Running the pipeline

sf-tractomics pipeline schema

Running the pipeline

The typical command for running the pipeline locally is as follows:

Command

nextflow run scilus/sf-tractomics -r <release_version> \
  --input <input_directory> \
  --outdir ./results \
  -profile docker,full_pipeline \
  -with-report <report_name>.html \
  -resume

This will launch the pipeline with the docker and the full_pipeline configuration profiles, which automatically spawns docker containers when necessary and runs all the possible diffusion MRI processing steps respectively.

If you’re trying to run the pipeline running on an HPC cluster and you haven’t downloaded and installed the containers to run the pipeline offline, we suggest doing so here before running the pipeline as detailed here.

Once you have pre-installed the containers, do not forget to specify the following environment variables so that nextflow can appropriately find the installed containers/images.

export APPTAINER_CACHEDIR=/scratch/${USER}/sf-tractomics-containers
export NXF_APPTAINER_CACHEDIR=/scratch/${USER}/sf-tractomics-containers/cache
export SINGULARITY_CACHEDIR=${APPTAINER_CACHEDIR}
export NXF_SINGULARITY_CACHEDIR=${NXF_APPTAINER_CACHEDIR}

--input: the path to your BIDS directory

For more details on how to organize your input folder, please refer to the inputs section.
--outdir: path to the output directory

We do not specify a default for the output directory location to ensure that users have total control on where the output files will be stored, as it can quickly grow into a large number of files. The recommended naming would be something along the line of sf-tractomics-v{version} where {version} could be 0.1.0 for example.
-profile: profile(s) to be run and container system to use

This is a core nextflow argument. sf-tractomics processing steps was designed in profiles, giving users total control on which type of processing they want to make. One caveat is that users need to explicitly tell which profile to run. This is done via the -profile parameter.

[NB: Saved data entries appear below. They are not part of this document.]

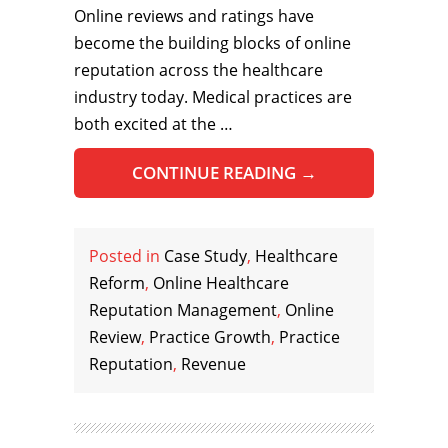
Online reviews and ratings have
become the building blocks of online
reputation across the healthcare
industry today. Medical practices are
both excited at the …
CONTINUE READING
→
Posted in
Case Study
,
Healthcare
Reform
,
Online Healthcare
Reputation Management
,
Online
Review
,
Practice Growth
,
Practice
Reputation
,
Revenue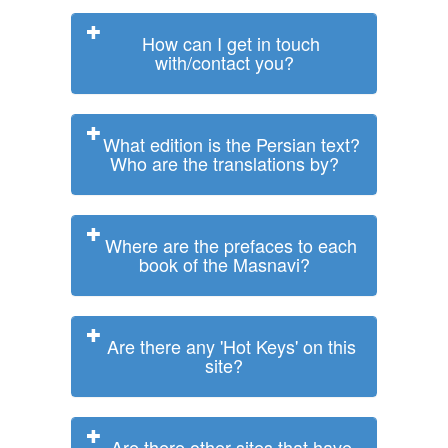
How can I get in touch
with/contact you?
What edition is the Persian text?
Who are the translations by?
Where are the prefaces to each
book of the Masnavi?
Are there any 'Hot Keys' on this
site?
Are there other sites that have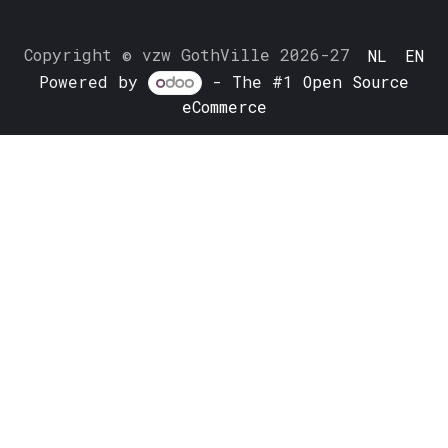
Copyright © vzw GothVille 2026-27
NL
EN
Powered by
- The #1
Open Source
eCommerce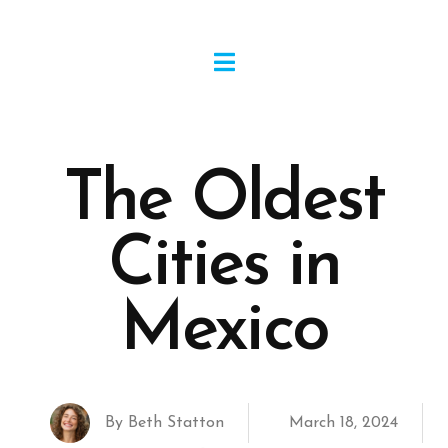
The Oldest
Cities in
Mexico
By
Beth Statton
March 18, 2024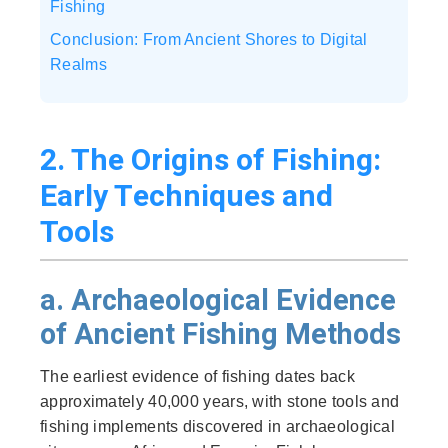
Fishing
Conclusion: From Ancient Shores to Digital
Realms
2. The Origins of Fishing:
Early Techniques and
Tools
a. Archaeological Evidence
of Ancient Fishing Methods
The earliest evidence of fishing dates back
approximately 40,000 years, with stone tools and
fishing implements discovered in archaeological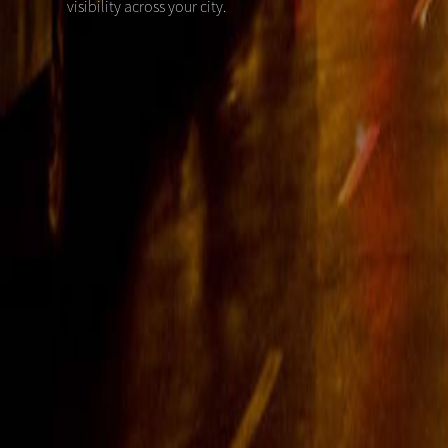
visibility across your city.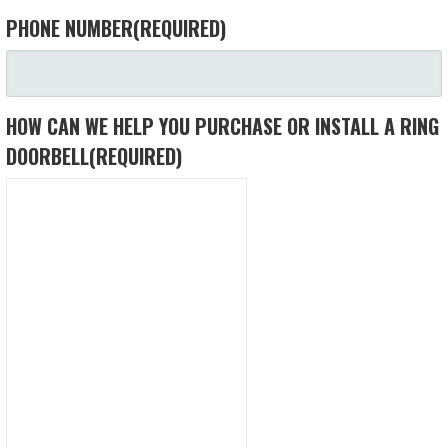
PHONE NUMBER
(REQUIRED)
HOW CAN WE HELP YOU PURCHASE OR INSTALL A RING
DOORBELL
(REQUIRED)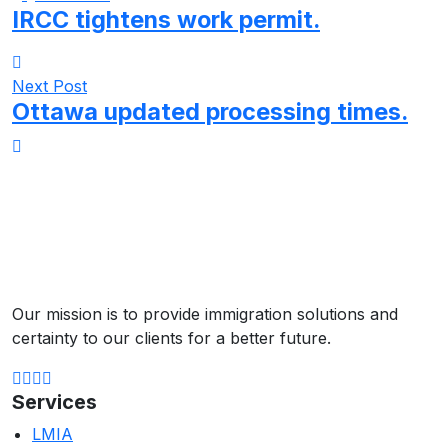
IRCC tightens work permit.
Next Post
Ottawa updated processing times.
Our mission is to provide immigration solutions and
certainty to our clients for a better future.
Services
LMIA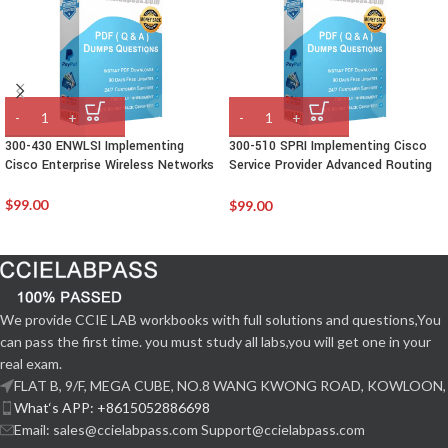
300-430 ENWLSI Implementing
300-510 SPRI Implementing Cisco
Cisco Enterprise Wireless Networks
Service Provider Advanced Routing
Solutions
$
99.00
$
99.00
We provide CCIE LAB workbooks with full solutions and questions,You
can pass the first time. you must study all labs,you will get one in your
real exam.
FLAT B, 9/F, MEGA CUBE, NO.8 WANG KWONG ROAD, KOWLOON,
What‘s APP: +8615052886698
Email: sales@ccielabpass.com Support@ccielabpass.com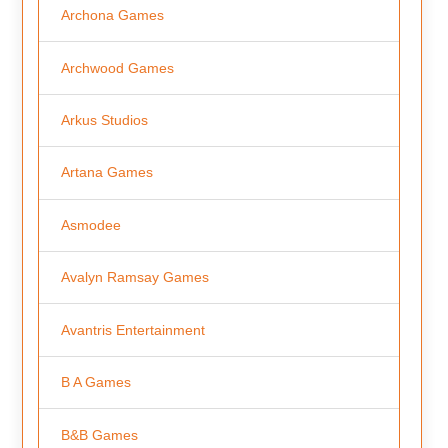
Archona Games
Archwood Games
Arkus Studios
Artana Games
Asmodee
Avalyn Ramsay Games
Avantris Entertainment
B A Games
B&B Games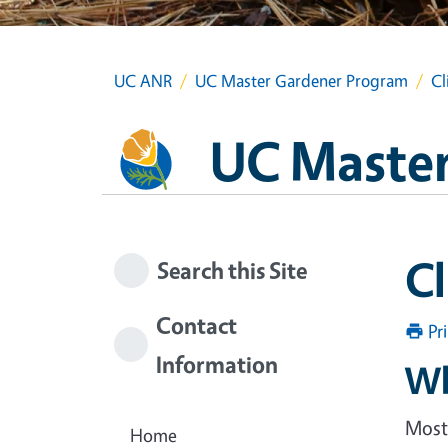
UC ANR
UC Master Gardener Program
Cl
UC Master
C
Search this Site
Contact
Pr
Information
Wh
Most 
Home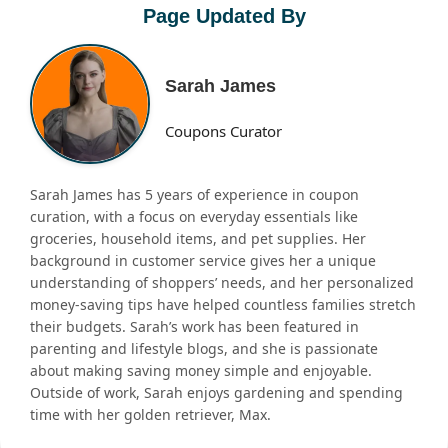
Page Updated By
Sarah James
Coupons Curator
Sarah James has 5 years of experience in coupon
curation, with a focus on everyday essentials like
groceries, household items, and pet supplies. Her
background in customer service gives her a unique
understanding of shoppers’ needs, and her personalized
money-saving tips have helped countless families stretch
their budgets. Sarah’s work has been featured in
parenting and lifestyle blogs, and she is passionate
about making saving money simple and enjoyable.
Outside of work, Sarah enjoys gardening and spending
time with her golden retriever, Max.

Multiple profiles can be specified at once by separating them with only a comma and no whitespace (important!). To choose the appropriate profile(s) for your needs, please see this section.
-with-report: Enables nextflow caching capabilities.

This is a core nextflow argument. It enables the creation of a html report of the pipeline execution. This report includes some basic metrics about a pipeline run. For more details, see the core nextflow arguments section.
-resume: Enables nextflow caching capabilities.

This is a core nextflow argument. It enables the resumability of your pipeline. In the event where the pipeline fails for a variety of reasons, the following run will start back where it left off. For more details, see the core nextflow arguments section.

Note that the pipeline will create the following files in your working directory:

Directorywork/ # Nextflow working directory
- …
.nextflow_log # Log file from Nextflow
Directorysf-tractomics-v0.1.0/ # Results location (defined with —outdir)
- pipeline_info # Global informations on the run
- stats # Global statistics on the run
- Directorysub-01
  - … # Other entities like session
    Directoryanat/ # Clean T1w in diffusion space
    …
    Directorydwi/ # All clean DWI files, models, tractograms, …
    Directorybundles/ # Extracted bundles when using bundling
    …
    Directoryxfm/ # Transforms between diffusion and anatomy
    …
… # Other nextflow related files

Choosing a profile

Some sf-tractomics core functionalities are accessed and selected using profiles and arguments.

Configuration profiles:

-profile docker (Recommended):

Each process will be run using Docker containers.
-profile apptainer (Recommended):

Each process will be run using Apptainer images.
-profile slurm:

If selected, the SLURM job scheduler will be used to dispatch jobs. This is most commonly used when running pipelines on an HPC server.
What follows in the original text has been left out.